Stored data –
----

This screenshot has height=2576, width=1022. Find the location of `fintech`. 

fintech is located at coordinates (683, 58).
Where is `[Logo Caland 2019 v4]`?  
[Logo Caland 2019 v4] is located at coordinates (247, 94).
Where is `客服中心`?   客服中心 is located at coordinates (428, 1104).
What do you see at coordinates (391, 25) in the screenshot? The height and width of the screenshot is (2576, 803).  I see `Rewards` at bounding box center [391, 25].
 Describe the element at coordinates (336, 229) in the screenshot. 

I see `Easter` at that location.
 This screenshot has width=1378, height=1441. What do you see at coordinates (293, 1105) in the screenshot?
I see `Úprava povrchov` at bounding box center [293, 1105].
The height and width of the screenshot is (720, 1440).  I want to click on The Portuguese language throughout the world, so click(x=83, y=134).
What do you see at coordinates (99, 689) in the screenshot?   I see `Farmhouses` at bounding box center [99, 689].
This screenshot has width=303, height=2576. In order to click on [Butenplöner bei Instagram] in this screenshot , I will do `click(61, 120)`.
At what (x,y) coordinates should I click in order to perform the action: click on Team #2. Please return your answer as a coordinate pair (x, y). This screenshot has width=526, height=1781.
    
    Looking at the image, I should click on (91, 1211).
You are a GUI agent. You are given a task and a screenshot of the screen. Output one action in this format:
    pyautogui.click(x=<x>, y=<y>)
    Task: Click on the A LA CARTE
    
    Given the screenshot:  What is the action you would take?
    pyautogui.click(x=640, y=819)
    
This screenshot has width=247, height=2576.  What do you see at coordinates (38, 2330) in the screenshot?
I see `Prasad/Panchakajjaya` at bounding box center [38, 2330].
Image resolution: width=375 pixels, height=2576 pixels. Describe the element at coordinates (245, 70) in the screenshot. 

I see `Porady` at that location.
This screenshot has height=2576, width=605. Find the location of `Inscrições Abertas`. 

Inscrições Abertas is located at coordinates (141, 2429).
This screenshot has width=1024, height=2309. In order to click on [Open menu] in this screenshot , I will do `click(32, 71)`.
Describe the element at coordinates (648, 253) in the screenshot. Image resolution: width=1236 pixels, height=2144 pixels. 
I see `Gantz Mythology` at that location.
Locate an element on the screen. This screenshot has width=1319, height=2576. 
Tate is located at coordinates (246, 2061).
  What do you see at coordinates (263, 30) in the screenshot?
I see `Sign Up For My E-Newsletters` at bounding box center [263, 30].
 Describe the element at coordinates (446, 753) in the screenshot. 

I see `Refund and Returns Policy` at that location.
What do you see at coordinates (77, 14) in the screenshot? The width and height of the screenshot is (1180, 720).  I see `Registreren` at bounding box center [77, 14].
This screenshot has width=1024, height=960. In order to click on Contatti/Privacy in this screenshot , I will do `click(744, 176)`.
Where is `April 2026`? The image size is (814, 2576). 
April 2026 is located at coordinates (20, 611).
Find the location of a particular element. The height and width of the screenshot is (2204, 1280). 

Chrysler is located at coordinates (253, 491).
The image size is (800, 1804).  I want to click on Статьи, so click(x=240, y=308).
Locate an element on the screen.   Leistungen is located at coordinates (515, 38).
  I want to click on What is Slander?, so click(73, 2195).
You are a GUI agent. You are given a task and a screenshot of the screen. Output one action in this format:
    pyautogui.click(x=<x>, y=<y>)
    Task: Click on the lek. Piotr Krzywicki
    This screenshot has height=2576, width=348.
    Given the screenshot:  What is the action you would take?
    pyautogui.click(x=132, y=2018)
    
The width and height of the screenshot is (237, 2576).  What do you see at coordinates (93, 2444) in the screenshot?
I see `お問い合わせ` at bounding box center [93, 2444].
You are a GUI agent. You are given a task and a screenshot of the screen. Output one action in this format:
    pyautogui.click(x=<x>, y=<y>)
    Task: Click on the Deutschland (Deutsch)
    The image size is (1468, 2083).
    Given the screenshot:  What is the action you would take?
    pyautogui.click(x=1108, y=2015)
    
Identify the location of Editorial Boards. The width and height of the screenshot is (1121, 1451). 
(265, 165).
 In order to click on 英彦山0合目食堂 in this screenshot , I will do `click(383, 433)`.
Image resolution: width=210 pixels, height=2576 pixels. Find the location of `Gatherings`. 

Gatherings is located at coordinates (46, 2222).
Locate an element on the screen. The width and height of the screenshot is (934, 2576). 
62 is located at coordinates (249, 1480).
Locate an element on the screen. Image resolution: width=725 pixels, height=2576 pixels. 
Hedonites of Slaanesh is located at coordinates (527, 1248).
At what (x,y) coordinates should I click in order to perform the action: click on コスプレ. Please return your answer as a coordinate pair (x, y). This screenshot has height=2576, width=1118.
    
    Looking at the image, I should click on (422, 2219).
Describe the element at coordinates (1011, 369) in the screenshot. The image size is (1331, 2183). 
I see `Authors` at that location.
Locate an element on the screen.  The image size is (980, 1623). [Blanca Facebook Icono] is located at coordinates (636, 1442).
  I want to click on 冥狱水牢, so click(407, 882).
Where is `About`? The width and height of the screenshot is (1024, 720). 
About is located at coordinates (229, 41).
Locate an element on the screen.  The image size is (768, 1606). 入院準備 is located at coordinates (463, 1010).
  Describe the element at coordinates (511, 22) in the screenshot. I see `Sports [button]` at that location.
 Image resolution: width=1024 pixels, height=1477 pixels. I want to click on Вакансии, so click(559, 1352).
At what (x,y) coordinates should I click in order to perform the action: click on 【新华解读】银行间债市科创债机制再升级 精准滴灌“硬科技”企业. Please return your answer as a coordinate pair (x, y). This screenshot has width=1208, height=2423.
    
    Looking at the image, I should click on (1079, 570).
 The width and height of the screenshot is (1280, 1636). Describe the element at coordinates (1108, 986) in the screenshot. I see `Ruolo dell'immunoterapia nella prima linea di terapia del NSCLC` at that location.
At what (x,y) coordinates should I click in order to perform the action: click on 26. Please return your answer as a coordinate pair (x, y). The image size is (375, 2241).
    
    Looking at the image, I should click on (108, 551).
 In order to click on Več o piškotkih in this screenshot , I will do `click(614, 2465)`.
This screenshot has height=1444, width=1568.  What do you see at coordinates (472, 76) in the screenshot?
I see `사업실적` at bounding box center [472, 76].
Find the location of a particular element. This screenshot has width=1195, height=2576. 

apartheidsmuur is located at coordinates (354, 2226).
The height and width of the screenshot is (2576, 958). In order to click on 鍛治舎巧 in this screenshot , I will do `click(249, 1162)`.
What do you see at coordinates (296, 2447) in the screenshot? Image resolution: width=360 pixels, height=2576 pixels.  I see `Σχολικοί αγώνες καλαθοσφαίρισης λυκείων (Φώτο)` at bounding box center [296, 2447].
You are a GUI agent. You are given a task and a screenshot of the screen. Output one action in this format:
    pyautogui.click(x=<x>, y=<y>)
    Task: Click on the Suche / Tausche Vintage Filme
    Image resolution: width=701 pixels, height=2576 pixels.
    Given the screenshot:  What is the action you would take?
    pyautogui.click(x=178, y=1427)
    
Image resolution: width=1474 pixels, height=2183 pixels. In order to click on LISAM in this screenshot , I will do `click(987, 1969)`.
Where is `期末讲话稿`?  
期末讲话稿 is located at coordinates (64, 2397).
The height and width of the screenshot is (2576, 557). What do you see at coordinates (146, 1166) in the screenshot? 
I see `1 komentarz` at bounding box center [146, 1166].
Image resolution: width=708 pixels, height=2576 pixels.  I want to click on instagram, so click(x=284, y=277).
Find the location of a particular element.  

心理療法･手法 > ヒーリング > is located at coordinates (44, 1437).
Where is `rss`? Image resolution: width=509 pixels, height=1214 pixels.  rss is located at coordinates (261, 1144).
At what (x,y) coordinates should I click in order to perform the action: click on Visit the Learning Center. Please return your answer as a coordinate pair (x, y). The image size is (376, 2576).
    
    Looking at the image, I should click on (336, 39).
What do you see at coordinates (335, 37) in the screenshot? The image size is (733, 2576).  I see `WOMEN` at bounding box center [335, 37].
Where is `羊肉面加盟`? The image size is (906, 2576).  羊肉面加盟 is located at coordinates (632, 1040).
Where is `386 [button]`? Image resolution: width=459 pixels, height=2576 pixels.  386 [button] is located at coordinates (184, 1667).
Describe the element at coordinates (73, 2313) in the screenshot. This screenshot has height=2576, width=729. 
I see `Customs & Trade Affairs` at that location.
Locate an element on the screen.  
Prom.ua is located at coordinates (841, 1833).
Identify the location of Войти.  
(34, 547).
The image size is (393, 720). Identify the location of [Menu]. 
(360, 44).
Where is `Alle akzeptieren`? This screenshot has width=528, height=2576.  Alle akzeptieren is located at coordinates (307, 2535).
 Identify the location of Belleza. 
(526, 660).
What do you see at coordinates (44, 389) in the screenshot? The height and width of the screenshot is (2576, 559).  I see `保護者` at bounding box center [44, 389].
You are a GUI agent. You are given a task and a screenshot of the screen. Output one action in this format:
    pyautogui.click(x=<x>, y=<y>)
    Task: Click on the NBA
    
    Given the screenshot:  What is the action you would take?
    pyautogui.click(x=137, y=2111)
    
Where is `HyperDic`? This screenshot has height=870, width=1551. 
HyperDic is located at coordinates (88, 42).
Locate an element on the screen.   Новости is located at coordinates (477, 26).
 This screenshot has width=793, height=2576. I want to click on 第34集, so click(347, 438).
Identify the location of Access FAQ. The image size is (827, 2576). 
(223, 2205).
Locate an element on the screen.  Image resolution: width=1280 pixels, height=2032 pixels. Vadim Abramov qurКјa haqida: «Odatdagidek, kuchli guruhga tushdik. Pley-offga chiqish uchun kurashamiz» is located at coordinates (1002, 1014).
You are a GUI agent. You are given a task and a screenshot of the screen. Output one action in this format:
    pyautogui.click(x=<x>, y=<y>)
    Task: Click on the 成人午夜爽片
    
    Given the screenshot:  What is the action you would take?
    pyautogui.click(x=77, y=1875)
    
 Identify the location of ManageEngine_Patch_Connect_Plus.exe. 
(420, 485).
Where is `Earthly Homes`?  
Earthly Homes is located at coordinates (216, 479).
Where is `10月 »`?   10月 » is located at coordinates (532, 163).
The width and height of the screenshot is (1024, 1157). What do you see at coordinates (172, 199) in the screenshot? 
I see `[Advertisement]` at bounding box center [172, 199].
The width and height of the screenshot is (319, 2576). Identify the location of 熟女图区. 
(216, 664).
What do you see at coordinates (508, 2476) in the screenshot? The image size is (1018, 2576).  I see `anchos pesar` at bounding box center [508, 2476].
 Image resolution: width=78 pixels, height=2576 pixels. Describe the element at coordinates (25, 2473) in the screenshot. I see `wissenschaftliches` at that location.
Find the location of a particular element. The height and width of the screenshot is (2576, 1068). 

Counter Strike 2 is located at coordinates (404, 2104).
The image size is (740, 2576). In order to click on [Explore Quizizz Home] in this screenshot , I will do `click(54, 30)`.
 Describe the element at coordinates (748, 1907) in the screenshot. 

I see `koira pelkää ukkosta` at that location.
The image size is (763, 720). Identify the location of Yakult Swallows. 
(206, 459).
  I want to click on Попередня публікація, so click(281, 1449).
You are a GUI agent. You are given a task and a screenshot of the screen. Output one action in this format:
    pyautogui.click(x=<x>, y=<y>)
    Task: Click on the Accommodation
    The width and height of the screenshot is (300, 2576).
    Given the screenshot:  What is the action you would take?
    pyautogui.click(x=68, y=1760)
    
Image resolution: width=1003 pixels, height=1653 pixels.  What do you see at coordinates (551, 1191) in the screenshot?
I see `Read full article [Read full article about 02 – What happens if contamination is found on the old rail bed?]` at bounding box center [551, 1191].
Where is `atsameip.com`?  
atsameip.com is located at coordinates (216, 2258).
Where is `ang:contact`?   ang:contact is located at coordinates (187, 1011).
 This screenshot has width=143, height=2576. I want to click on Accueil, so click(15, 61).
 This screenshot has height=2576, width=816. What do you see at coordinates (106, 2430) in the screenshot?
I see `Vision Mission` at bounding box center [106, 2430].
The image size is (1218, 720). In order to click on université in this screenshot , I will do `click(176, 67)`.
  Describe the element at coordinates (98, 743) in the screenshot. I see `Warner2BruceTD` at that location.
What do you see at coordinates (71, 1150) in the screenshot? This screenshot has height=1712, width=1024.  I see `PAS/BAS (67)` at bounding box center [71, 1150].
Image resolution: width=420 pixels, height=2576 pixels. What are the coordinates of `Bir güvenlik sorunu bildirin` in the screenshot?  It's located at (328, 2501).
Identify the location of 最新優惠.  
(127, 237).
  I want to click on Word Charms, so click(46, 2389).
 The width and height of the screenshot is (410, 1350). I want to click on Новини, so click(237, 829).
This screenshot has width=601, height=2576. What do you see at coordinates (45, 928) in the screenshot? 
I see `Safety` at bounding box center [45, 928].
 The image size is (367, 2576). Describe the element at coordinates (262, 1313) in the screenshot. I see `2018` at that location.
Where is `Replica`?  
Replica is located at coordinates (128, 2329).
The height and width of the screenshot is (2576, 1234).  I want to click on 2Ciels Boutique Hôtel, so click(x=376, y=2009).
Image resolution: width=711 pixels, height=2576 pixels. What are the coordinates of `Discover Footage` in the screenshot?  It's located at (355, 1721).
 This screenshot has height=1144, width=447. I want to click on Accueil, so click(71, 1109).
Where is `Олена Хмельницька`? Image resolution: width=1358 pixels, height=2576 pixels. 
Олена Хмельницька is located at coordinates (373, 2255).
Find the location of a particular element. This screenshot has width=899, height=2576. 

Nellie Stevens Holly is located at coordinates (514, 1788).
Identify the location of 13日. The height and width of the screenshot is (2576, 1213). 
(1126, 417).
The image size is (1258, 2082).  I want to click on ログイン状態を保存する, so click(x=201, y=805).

----

Exercise goal –
When the line with "Identify the location of Access" is reached in the data above, begin copying, and stop after the line with "Task: Click on the 成人午夜爽片"; copy each line exactly, both ends included.

Reply to the task –
Identify the location of Access FAQ. The image size is (827, 2576). 
(223, 2205).
Locate an element on the screen.  Image resolution: width=1280 pixels, height=2032 pixels. Vadim Abramov qurКјa haqida: «Odatdagidek, kuchli guruhga tushdik. Pley-offga chiqish uchun kurashamiz» is located at coordinates (1002, 1014).
You are a GUI agent. You are given a task and a screenshot of the screen. Output one action in this format:
    pyautogui.click(x=<x>, y=<y>)
    Task: Click on the 成人午夜爽片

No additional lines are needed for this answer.